As an example, take the success story of the Institute for Medical Research Israel-Canada (IMRIC) at the Hebrew University. Six years ago, the Canadian Friends of the Hebrew University of Jerusalem (CFHU) developed a clear business plan with the goal of raising $50 million for the institute. To do so, we aligned with Canadian universities, provincial governments, and medical institutions to create innovative scientific and academic partnerships between Israeli and Canadian researchers. To date, we have developed 17 research partnerships, with donors passionate about medical issues such as cancer, fetal alcohol spectrum disorder, Alzheimer’s disease or vision impairment acting as strong champions to enable joint work.
There’s no reason this approach can’t be broadened to include Israeli partners. I work with dozens of Canadian philanthropists, the majority of whom would welcome collaborating with Israeli businesses and philanthropists – some are actively seeking partners to help realize their dreams for the country and its citizens, and to reduce reliance on government aid. In fact, I’d argue that this approach is the future of Israel’s philanthropic future. To thrive, Israel-based nonprofits will need to look beyond charity to building national and international partnerships between donors and organizations with similar goals.

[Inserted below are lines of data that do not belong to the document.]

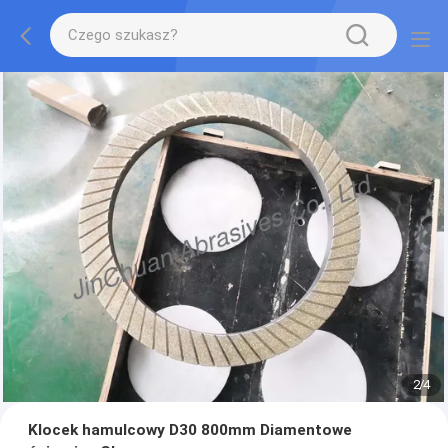
2
/
4
Klocek hamulcowy D30 800mm Diamentowe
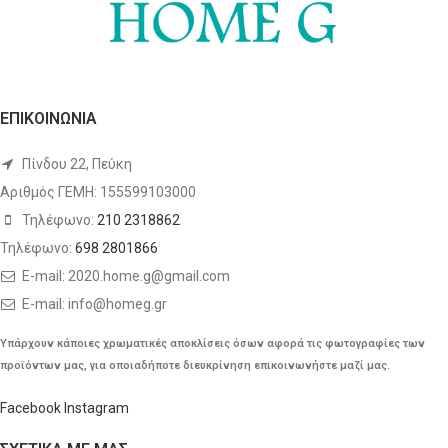
ΕΠΙΚΟΙΝΩΝΙΑ
Πίνδου 22, Πεύκη
Αριθμός ΓΕΜΗ: 155599103000
Τηλέφωνο:
210 2318862
Τηλέφωνο:
698 2801866
E-mail: 2020.home.g@gmail.com
E-mail: info@homeg.gr
Υπάρχουν κάποιες χρωματικές αποκλίσεις όσων αφορά τις φωτογραφίες των
προϊόντων μας, για οποιαδήποτε διευκρίνηση επικοινωνήστε μαζί μας.
Facebook
Instagram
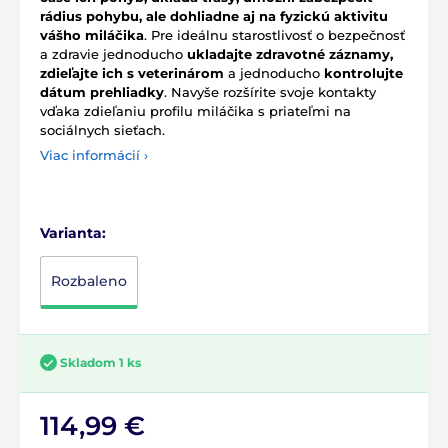
rádius pohybu, ale dohliadne aj na fyzickú aktivitu
vášho miláčika
. Pre ideálnu starostlivosť o bezpečnosť
a zdravie jednoducho
ukladajte zdravotné záznamy,
zdieľajte ich s veterinárom
a jednoducho
kontrolujte
dátum prehliadky
. Navyše rozšírite svoje kontakty
vďaka zdieľaniu profilu miláčika s priateľmi na
sociálnych sieťach.
Viac informácií ›
Varianta:
Rozbaleno
Skladom 1 ks
114,99 €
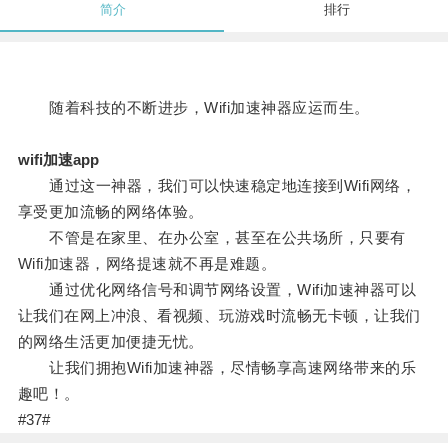
简介
排行
随着科技的不断进步，Wifi加速神器应运而生。
wifi加速app
通过这一神器，我们可以快速稳定地连接到Wifi网络，
享受更加流畅的网络体验。
不管是在家里、在办公室，甚至在公共场所，只要有
Wifi加速器，网络提速就不再是难题。
通过优化网络信号和调节网络设置，Wifi加速神器可以
让我们在网上冲浪、看视频、玩游戏时流畅无卡顿，让我们
的网络生活更加便捷无忧。
让我们拥抱Wifi加速神器，尽情畅享高速网络带来的乐
趣吧！。
#37#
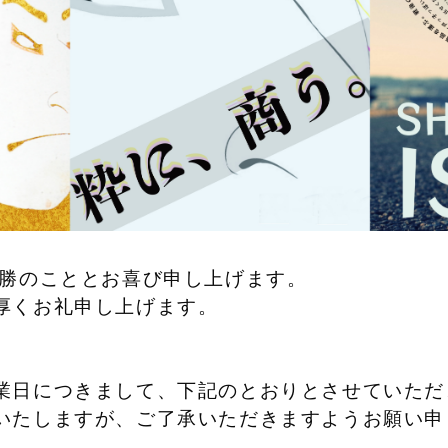
健勝のこととお喜び申し上げます。
厚くお礼申し上げます。
業日につきまして、下記のとおりとさせていただ
いたしますが、ご了承いただきますようお願い申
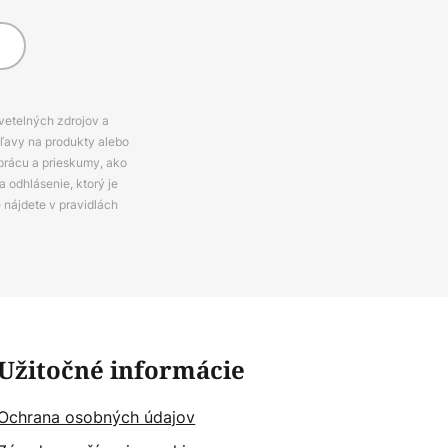
svetelných zdrojov a
zľavy na produkty alebo
prácu a prieskumy, ako
 odhlásenie, ktorý je
e nájdete v pravidlách
Užitočné informácie
Ochrana osobných údajov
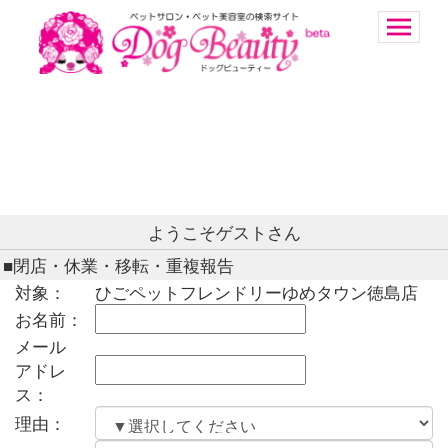
ようこそゲストさん
■閉店・休業・移転・重複報告
対象：
ひごペットフレンドリーゆめタウン徳島店
お名前：
メール
アドレ
ス：
理由：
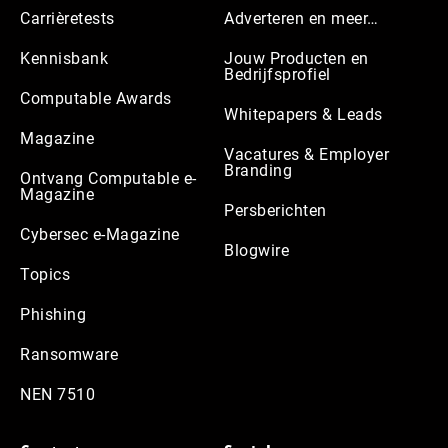
Carrièretests
Adverteren en meer…
Kennisbank
Jouw Producten en
Bedrijfsprofiel
Computable Awards
Whitepapers & Leads
Magazine
Vacatures & Employer
Branding
Ontvang Computable e-
Magazine
Persberichten
Cybersec e-Magazine
Blogwire
Topics
Phishing
Ransomware
NEN 7510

And what are those goals? Today’s donors are not only interested in tax breaks or perpetuating a legacy – although these are still important. The true reason that donors support Israel is because they want to bring about social change and realize a particular vision for the country’s future. And they are willing to invest when they can partner in a specific and targeted project with clearly delineated goals and results.
Israeli nonprofits and NGOs would benefit from understanding and acting on the changing face of giving, not only to attract and retain investment from abroad, but to tap into a underdeveloped resource source with enormous potential – its own citizens and corporations.
The writer is president and CEO of The Canadian Friends of the Hebrew University of Jerusalem.